There is a combination of AviaryProblem-specific methods and some standard OpenMDAO ones mixed together here. add_design_var() and add_constraint() are two OpenMDAO methods used to define our optimization problem. Because the AviaryProblem is based on the OpenMDAO Problem, we can directly use any method that exists for the OpenMDAO Problem too.
The order these steps are executed in is very important! Flipping around the order will break Aviary and result in an immediate error or important parts of the problem definition not being done correctly. The exception is our custom optimization problem setup steps (adding design variables and constraints). In this example, the order does not matter too much, as long as it is done between build_model() and setup(). In general, when customizing an AviaryProblem it is good practice to do any modifications in the same place you would make similar changes to a pure OpenMDAO problem. This takes some familiarity with OpenMDAO to master, but the reward is extremely broad power over exactly what optimization problem Aviary runs.

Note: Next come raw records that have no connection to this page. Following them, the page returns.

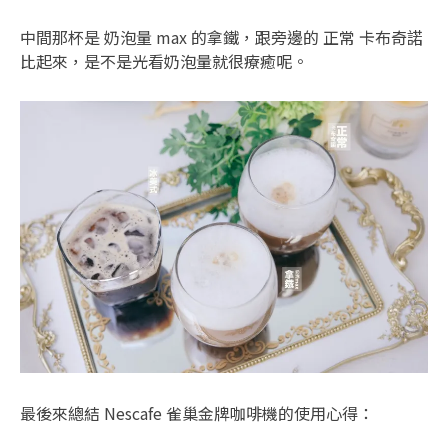
中間那杯是 奶泡量 max 的拿鐵，跟旁邊的 正常 卡布奇諾
比起來，是不是光看奶泡量就很療癒呢。
最後來總結 Nescafe 雀巢金牌咖啡機的使用心得：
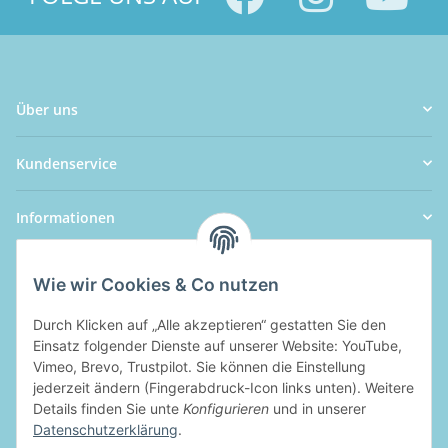
Über uns
Kundenservice
Informationen
Wie wir Cookies & Co nutzen
Durch Klicken auf „Alle akzeptieren“ gestatten Sie den
Einsatz folgender Dienste auf unserer Website: YouTube,
Vimeo, Brevo, Trustpilot. Sie können die Einstellung
jederzeit ändern (Fingerabdruck-Icon links unten). Weitere
Details finden Sie unte
Konfigurieren
und in unserer
Datenschutzerklärung
.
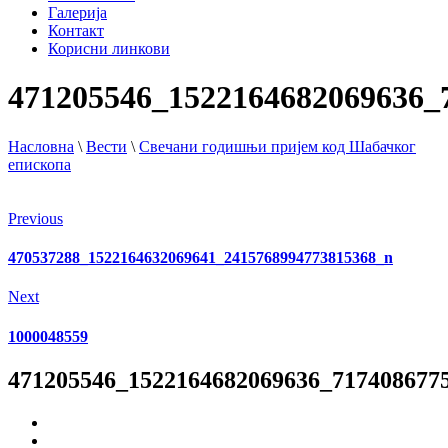
Галерија
Контакт
Корисни линкови
471205546_1522164682069636_
Насловна
\
Вести
\
Свечани годишњи пријем код Шабачког
епископа
Previous
470537288_1522164632069641_2415768994773815368_n
Next
1000048559
471205546_1522164682069636_717408677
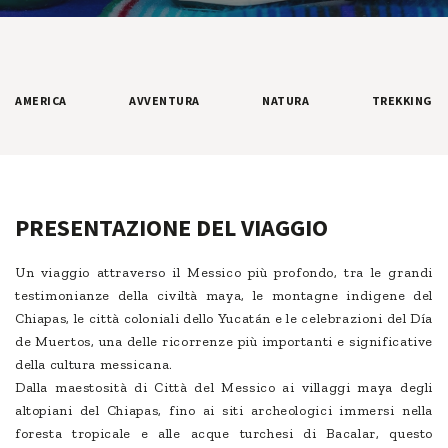
AMERICA
AVVENTURA
NATURA
TREKKING
PRESENTAZIONE DEL VIAGGIO
Un viaggio attraverso il Messico più profondo, tra le grandi
testimonianze della civiltà maya, le montagne indigene del
Chiapas, le città coloniali dello Yucatán e le celebrazioni del Día
de Muertos, una delle ricorrenze più importanti e significative
della cultura messicana.
Dalla maestosità di Città del Messico ai villaggi maya degli
altopiani del Chiapas, fino ai siti archeologici immersi nella
foresta tropicale e alle acque turchesi di Bacalar, questo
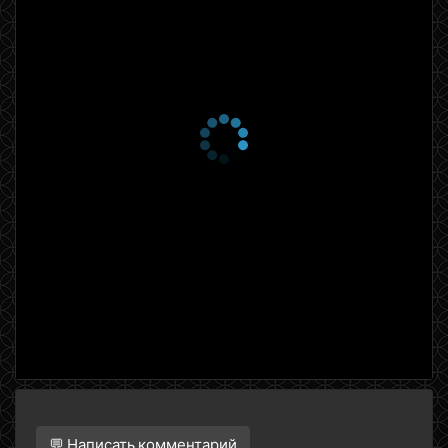
💬 Написать комментарий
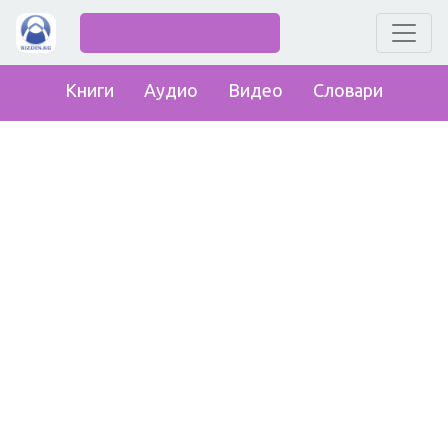
Книги
Аудио
Видео
Словари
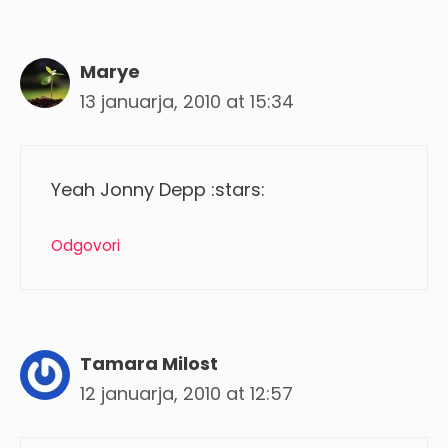
Marye
13 januarja, 2010 at 15:34
Yeah Jonny Depp :stars:
Odgovori
Tamara Milost
12 januarja, 2010 at 12:57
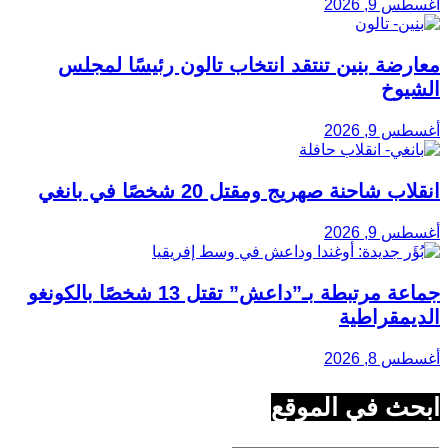
أغسطس 9, 2026
معارضة بنين تنتقد انتخاب تالون رئيسًا لمجلس
الشيوخ
أغسطس 9, 2026
انقلاب شاحنة صهريج ومقتل 20 شخصًا في بانغي
أغسطس 9, 2026
جماعة مرتبطة بـ”داعش” تقتل 13 شخصًا بالكونغو
الديمقراطية
أغسطس 8, 2026
ابحث في الموقع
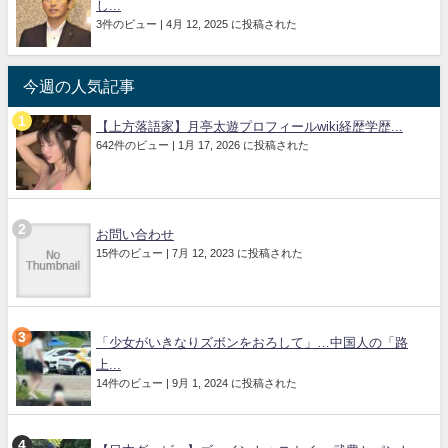
し...
3件のビュー
|
4月 12, 2025 に投稿された
今週の人気記事
【上方落語家】月亭太遊プロフィールwiki経歴学歴...
642件のビュー
|
1月 17, 2026 に投稿された
お問い合わせ
15件のビュー
|
7月 12, 2023 に投稿された
「少女がいきなりズボンをおろして」…中国人の「路
上...
14件のビュー
|
9月 1, 2024 に投稿された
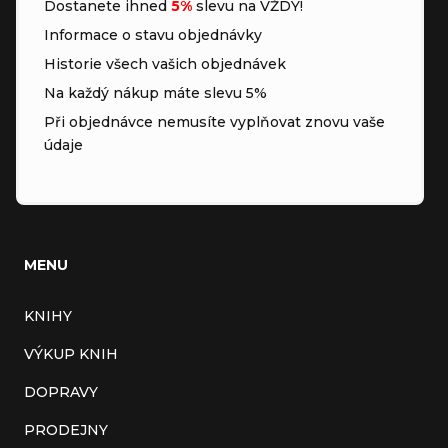
Dostanete ihned
5%
slevu na VŽDY!
Informace o stavu objednávky
Historie všech vašich objednávek
Na každý nákup máte slevu 5%
Při objednávce nemusíte vyplňovat znovu vaše
údaje
MENU
KNIHY
VÝKUP KNIH
DOPRAVY
PRODEJNY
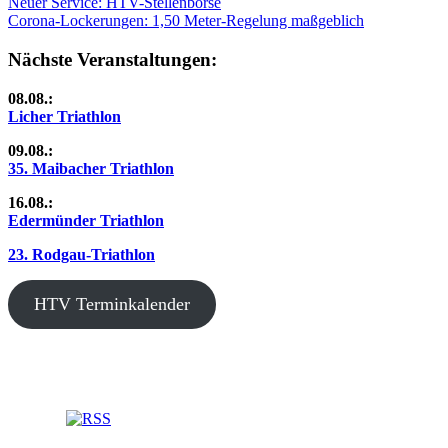
Beitragsnavigation
Vorheriger
Neuer Service: HTV-Stellenbörse
Beitrag:
Nächster
Corona-Lockerungen: 1,50 Meter-Regelung maßgeblich
Beitrag:
Nächste Veranstaltungen:
08.08.:
Licher Triathlon
09.08.:
35. Maibacher Triathlon
16.08.:
Edermünder Triathlon
23. Rodgau-Triathlon
HTV Terminkalender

Now let’s take a look at some results of the problem:
Takeoff Gross Weight = 158022.1897357919 lbm
Design Variables
---------------
Engine Scale Factor (started at 1) = 0.9559522818216057
Wing Area (started at 1370) = 1316.8515811315995 ft^2
Constraints
-----------
Wing Loading = 120.0 lbf/ft^2
Thrust/Weight Ratio = 0.35000000000000003
We can see that the value for engine scale factor and wing area have changed from their initial values, which is expected since they were design variables for the problem. In addition, the values for our new constraints are right against their specified bounds. This example was designed such that both constraints are simultaneously active, allowing us to easily see how they affected the aircraft design.